"Your husband. You see, he will always be John Rivière to me. That's how I knew him during these wonderful days at Arles and Nîmes." Her voice became dreamy with memories. "I met him first, you know, at the arena at Arles. We sat for hours in the flooding sunlight reconstructing our pictures of the past. The stone tiers were vivid orange in the sunlight and deep purple in the shadows. A deep, greyish purple. We sat apart, I longing for him to speak to me and exchange thoughts. But there was no one to introduce us. How stupid convention is! At sunset we climbed up to the topmost tier and stood together as though on an island tower in the midst of a sea of marshland. I ached to speak to him, and still we remained silent and apart. That night came the introduction I longed for. I was wandering about the dark, narrow lanes of Arles when a half-drunken peasant tried to attack me. I cried out for help, and John came to my defence with his strong arm and his clenched fist. There was no need for formal introduction after that. We found we were staying at the same hotel...."

Olive made no comment.

Elaine continued: "Nîmes is fragrant with its memories for me. The Jardin de la Fontaine, the Maison Carrée, the Druids' Tower, the dear Villa Clémentine! There was a little pebbly garden and a fountain by which we used to sit for lunch—there were two lazy old goldfish I used to feed with crumbs. Darby and Joan!... Those memories of Nîmes wash away the burn of the vitriol, now that you've been so kind and generous."

"I fail to understand," said Olive coldly. The interview was shaping itself very differently to what she had expected.

Elaine turned her bandaged head towards her in surprise. "But John tells me you've offered to release him!"

"Offered to release him!

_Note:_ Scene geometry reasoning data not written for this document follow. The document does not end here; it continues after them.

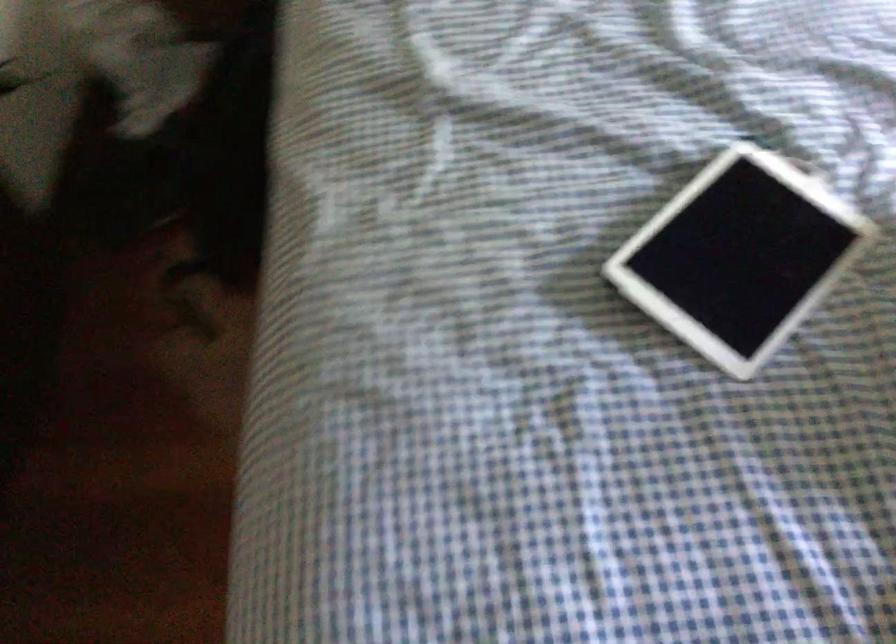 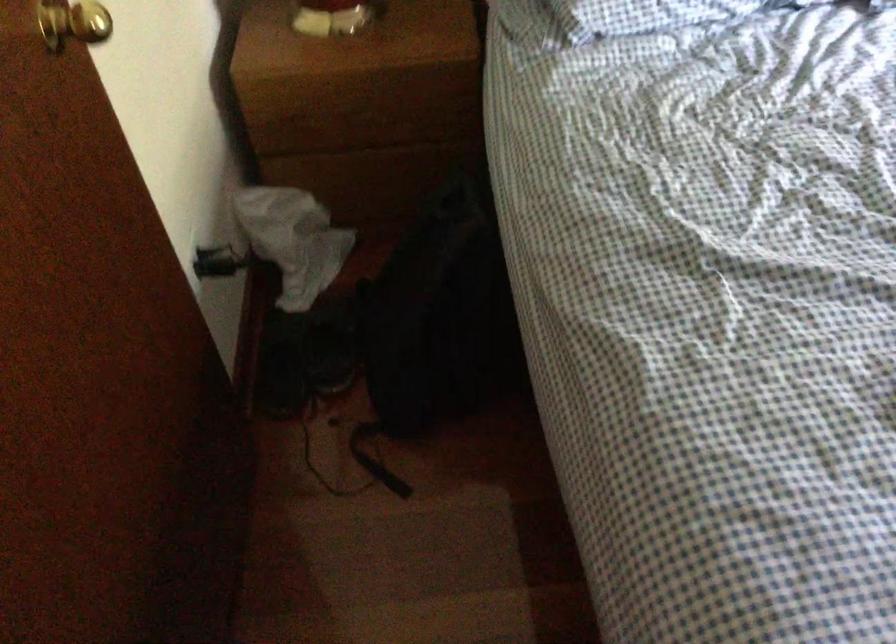 The point at (110, 192) is marked in the first image. Where is the corresponding point in the second image?

(282, 363) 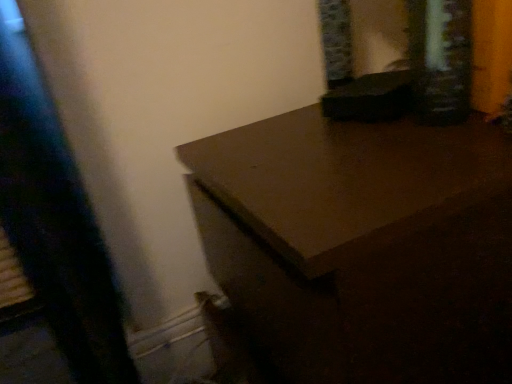 Find the location of a particular element. This screenshot has width=512, height=384. matte brown table at lower right is located at coordinates (362, 247).

The width and height of the screenshot is (512, 384). What do you see at coordinates (362, 247) in the screenshot?
I see `matte brown table at lower right` at bounding box center [362, 247].

In the scene shown: Measure the distance between matte brown table at lower right and camera.

The depth of matte brown table at lower right is 13.72 inches.

You are a GUI agent. You are given a task and a screenshot of the screen. Output one action in this format:
    pyautogui.click(x=<x>, y=<y>)
    Task: Click on the matte brown table at lower right
    The width and height of the screenshot is (512, 384).
    Given the screenshot: What is the action you would take?
    pyautogui.click(x=362, y=247) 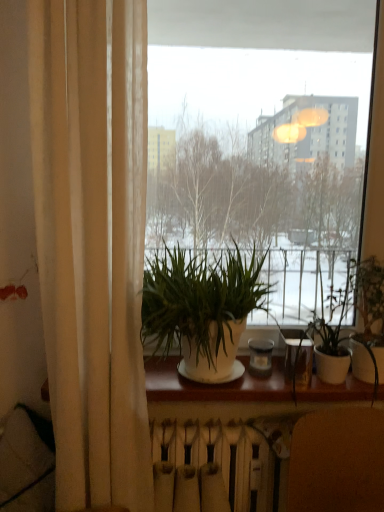 Question: Visually, is green leafy plant at center, which is the 2th houseplant in left-to-right order, positioned to the left or to the right of white matte wood at center?

Choices:
 (A) right
 (B) left

Answer: (A)

Question: From a real-world perspective, relative to white matte wood at center, is green leafy plant at center, which is the 2th houseplant in left-to-right order, vertically above or below?

Choices:
 (A) above
 (B) below

Answer: (A)

Question: Estimate the real-world distances between objects in this image. Which object is farther from the brown leather armchair at lower right?

Choices:
 (A) transparent glass window at center
 (B) white matte wood at center
 (C) white matte radiator at lower center
 (D) green leafy plant at center, the first houseplant viewed from the right
 (E) beige fabric curtain at left

Answer: (A)

Question: Considering the real-world distances, which object is farthest from the brown leather armchair at lower right?

Choices:
 (A) green leafy plant at center, the first houseplant viewed from the right
 (B) white matte wood at center
 (C) white matte radiator at lower center
 (D) transparent glass window at center
 (E) white matte plant pot at center, the 2th houseplant when ordered from right to left

Answer: (D) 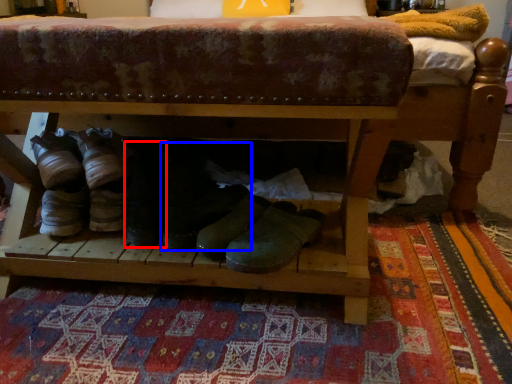 Question: Which of the following is the farthest to the observer, footwear (highlighted by a red box) or footwear (highlighted by a blue box)?

Choices:
 (A) footwear
 (B) footwear

Answer: (A) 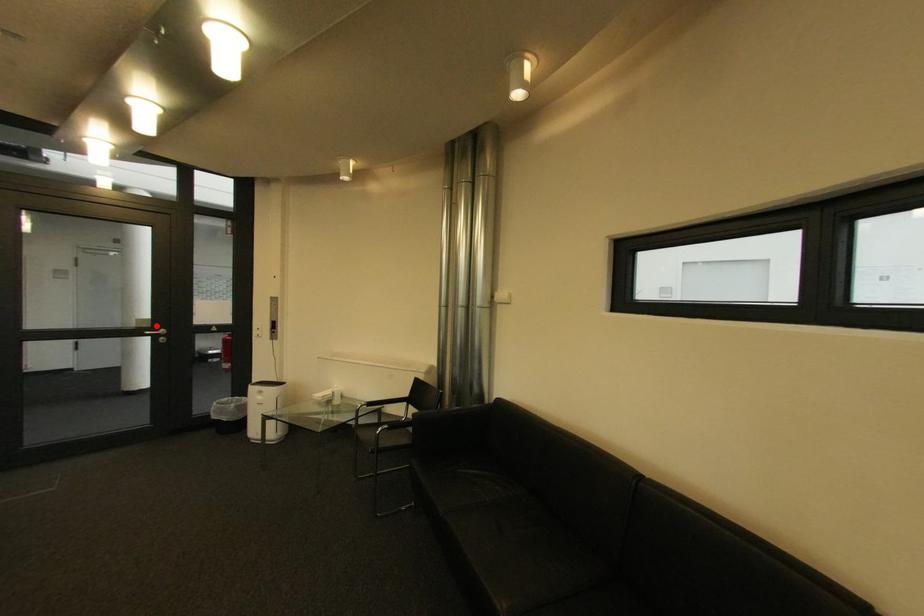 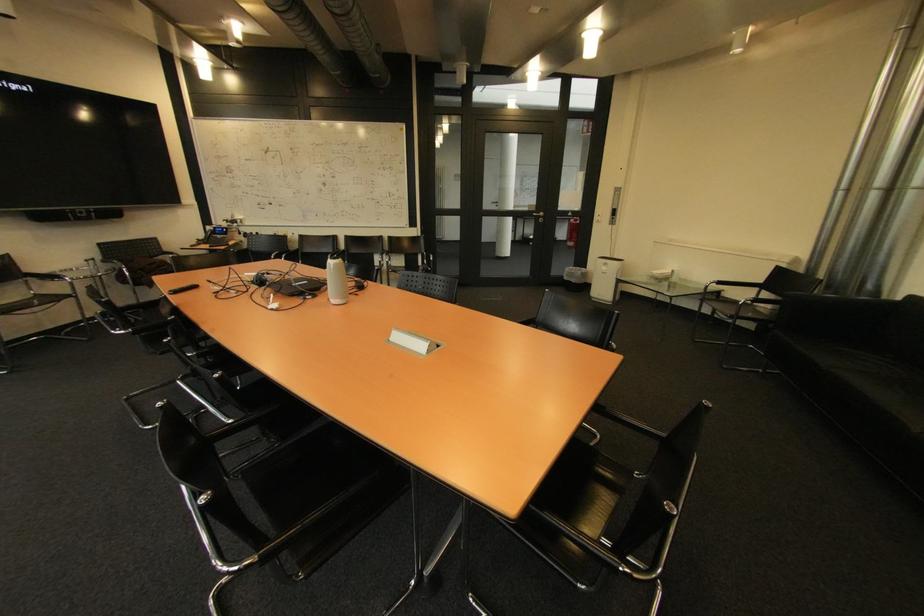 In the second image, find the point that corresponds to the highlighted location in the first image.

(542, 209) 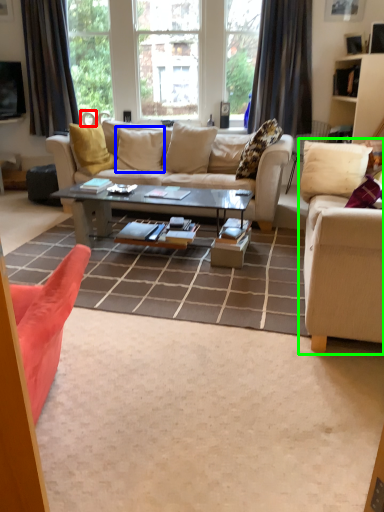 Question: Which object is positioned closest to armchair (highlighted by a red box)? Select from pillow (highlighted by a blue box) and studio couch (highlighted by a green box).

Choices:
 (A) pillow
 (B) studio couch

Answer: (A) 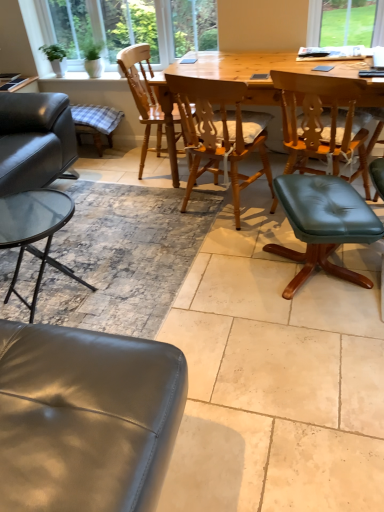 Question: Is the depth of wooden chair at center, which ranks as the 1th chair in left-to-right order, less than that of natural wood table at center?

Choices:
 (A) yes
 (B) no

Answer: (B)

Question: From the image's perspective, is wooden chair at center, which is the 3th chair from right to left, below natural wood table at center?

Choices:
 (A) yes
 (B) no

Answer: (B)

Question: Can you confirm if wooden chair at center, which ranks as the 1th chair in left-to-right order, is bigger than natural wood table at center?

Choices:
 (A) yes
 (B) no

Answer: (B)

Question: Can you confirm if wooden chair at center, which ranks as the 1th chair in left-to-right order, is positioned to the left of natural wood table at center?

Choices:
 (A) no
 (B) yes

Answer: (B)

Question: Is natural wood table at center surrounded by wooden chair at center, which is the 3th chair from right to left?

Choices:
 (A) no
 (B) yes

Answer: (A)

Question: From a real-world perspective, is wooden chair at center, which is the 3th chair from right to left, over natural wood table at center?

Choices:
 (A) no
 (B) yes

Answer: (B)

Question: Can you confirm if teal leather stool at center-right, the 1th bar stool from the bottom, is taller than green leather stool at center, the 1th chair positioned from the right?

Choices:
 (A) no
 (B) yes

Answer: (A)

Question: Is teal leather stool at center-right, the 1th bar stool from the bottom, positioned beyond the bounds of green leather stool at center, the third chair positioned from the left?

Choices:
 (A) yes
 (B) no

Answer: (A)

Question: Is teal leather stool at center-right, the 1th bar stool from the bottom, oriented towards green leather stool at center, the 1th chair positioned from the right?

Choices:
 (A) no
 (B) yes

Answer: (A)

Question: Does teal leather stool at center-right, placed as the first bar stool when sorted from front to back, have a greater width compared to green leather stool at center, the third chair positioned from the left?

Choices:
 (A) no
 (B) yes

Answer: (A)

Question: Is teal leather stool at center-right, positioned as the 2th bar stool in top-to-bottom order, looking in the opposite direction of green leather stool at center, the third chair positioned from the left?

Choices:
 (A) yes
 (B) no

Answer: (B)

Question: From the image's perspective, is teal leather stool at center-right, the 1th bar stool from the bottom, below green leather stool at center, the third chair positioned from the left?

Choices:
 (A) no
 (B) yes

Answer: (B)

Question: From a real-world perspective, does wooden chair at center, which is the 3th chair from right to left, stand above teal leather stool at center-right, the 1th bar stool from the bottom?

Choices:
 (A) yes
 (B) no

Answer: (A)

My dear Miss Verney, Clifford must have been saying pretty things to soothe you. I'm sorry to pour cold water on your dreams, but you'll have to learn the truth some time, and it's kinder to tell you now. Release him! My husband is not an employee to be handed over to somebody else at a moment's notice. There are such things as marriage laws ... and divorce laws."

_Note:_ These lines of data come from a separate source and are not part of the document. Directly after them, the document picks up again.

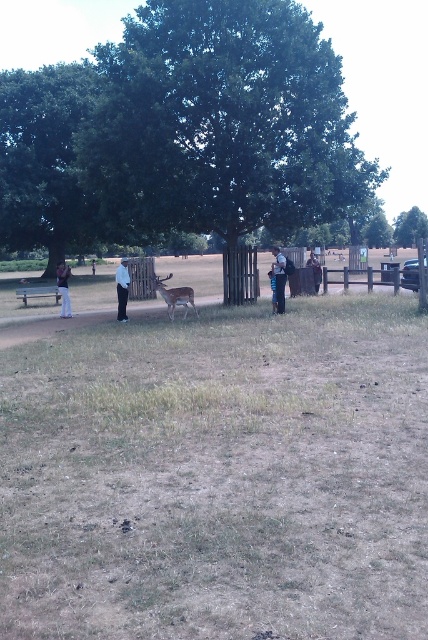 Question: Does green leafy tree at upper center have a lesser width compared to light blue jeans at center?

Choices:
 (A) yes
 (B) no

Answer: (B)

Question: Which point is farther to the camera?

Choices:
 (A) (285, 259)
 (B) (122, 289)
 (C) (62, 401)
 (D) (65, 280)

Answer: (D)

Question: Is green leafy tree at center in front of white fabric shirt at center?

Choices:
 (A) no
 (B) yes

Answer: (B)

Question: Can you confirm if green leafy tree at upper center is smaller than brown velvet deer at center?

Choices:
 (A) no
 (B) yes

Answer: (A)

Question: Based on their relative distances, which object is farther from the light blue jeans at left?

Choices:
 (A) dark blue jeans at center
 (B) green leafy tree at upper center
 (C) brown velvet deer at center

Answer: (B)

Question: Among these objects, which one is farthest from the camera?

Choices:
 (A) white cotton shirt at center
 (B) light blue jeans at left
 (C) brown velvet deer at center

Answer: (B) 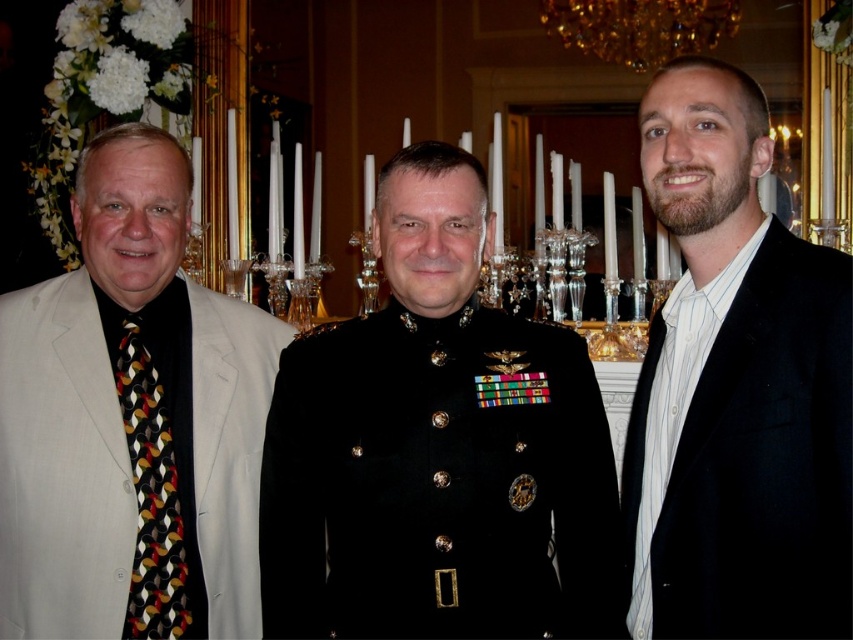 Question: Does black uniform at center appear on the right side of light beige suit at left?

Choices:
 (A) yes
 (B) no

Answer: (A)

Question: Which of the following is the closest to the observer?

Choices:
 (A) (155, 445)
 (B) (593, 484)
 (C) (107, 448)

Answer: (B)

Question: Is black uniform at center bigger than multicolored patterned tie at left?

Choices:
 (A) yes
 (B) no

Answer: (A)

Question: Among these objects, which one is nearest to the camera?

Choices:
 (A) light beige suit at left
 (B) multicolored patterned tie at left

Answer: (A)

Question: Is light beige suit at left positioned at the back of black velvet suit at right?

Choices:
 (A) no
 (B) yes

Answer: (B)

Question: Which point is closer to the camera?

Choices:
 (A) (189, 552)
 (B) (68, 381)

Answer: (B) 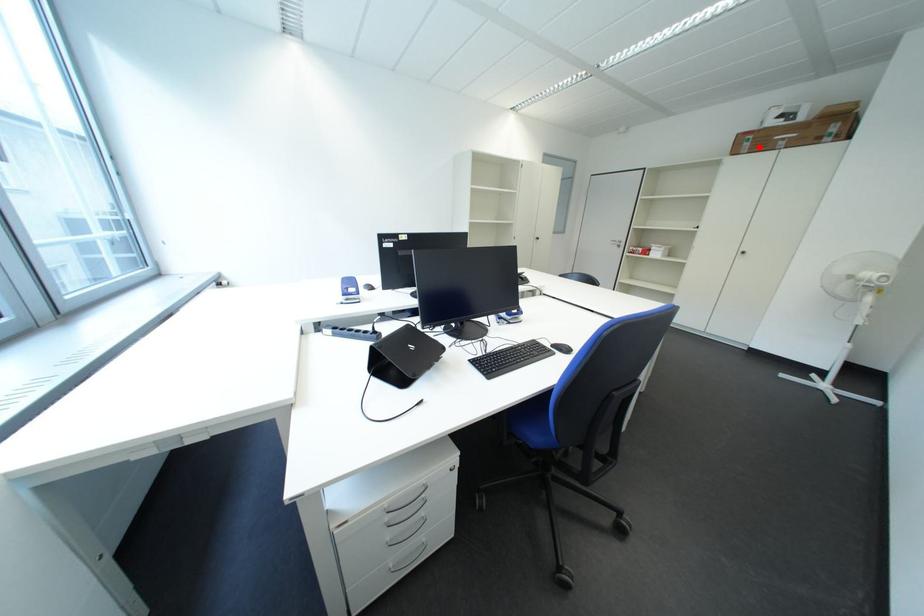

"Aren't we talking at cross-purposes, Mrs Matheson? I quite understand all that. John tells me that you have promised to divorce him. That's very generous of you."

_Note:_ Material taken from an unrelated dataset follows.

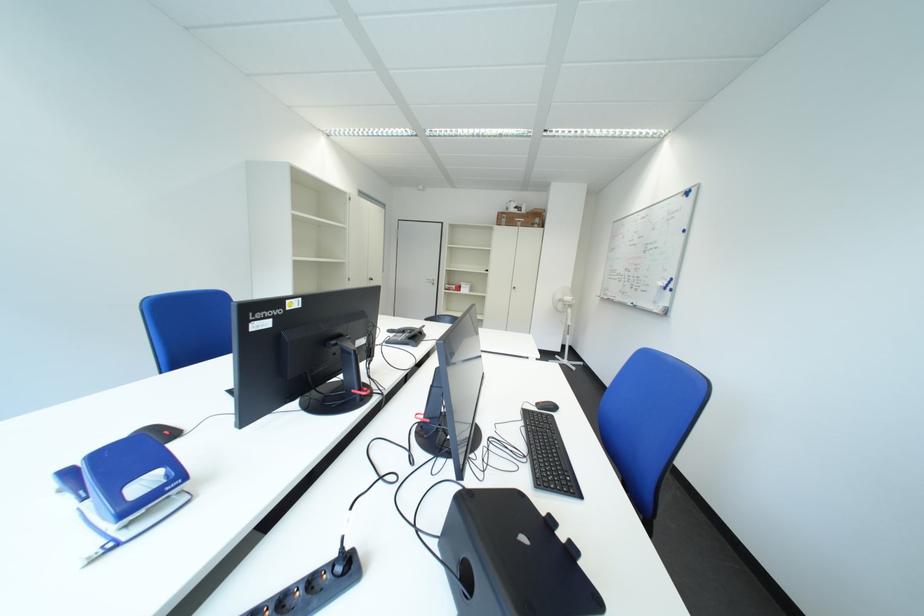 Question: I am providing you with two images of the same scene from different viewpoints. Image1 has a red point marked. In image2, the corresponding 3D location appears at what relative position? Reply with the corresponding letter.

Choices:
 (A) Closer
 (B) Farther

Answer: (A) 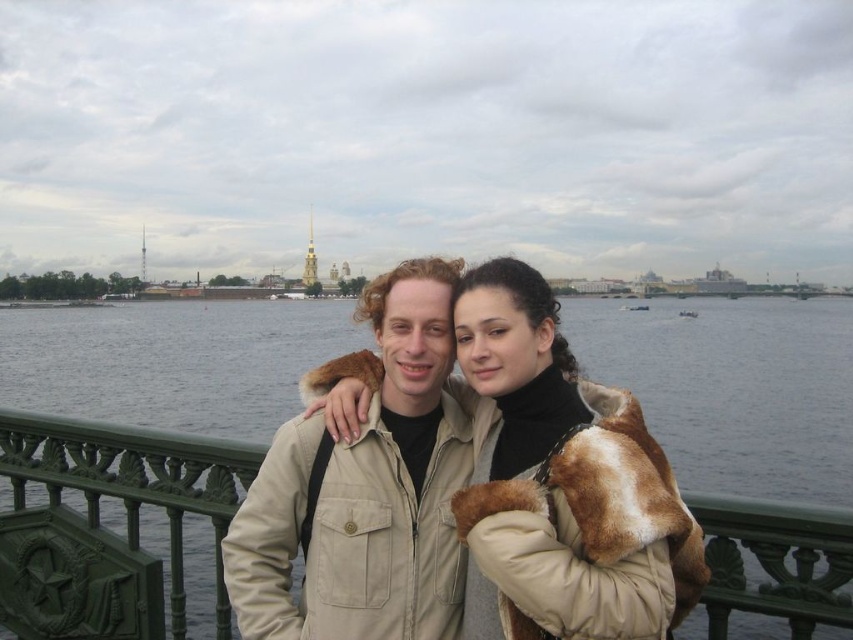 Can you confirm if fur-lined beige coat at center is shorter than beige fabric jacket at center?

"You seem to ignore the point that a divorce suit involves a co-respondent."

"No; not at all. I wanted to see you in order to thank you; and then to arrange the details so that the matter can go through with as little trouble as possible. Of course, after your kindness, I shall let the suit go undefended."

Olive searched the bandaged face of her rival with merciless scrutiny. But the blinded girl seemed unconscious of that look of stabbing hatred and suspicion. She was apparently smiling happily—weaving day-dreams. Her hand went out to the vase of white lilac caressingly.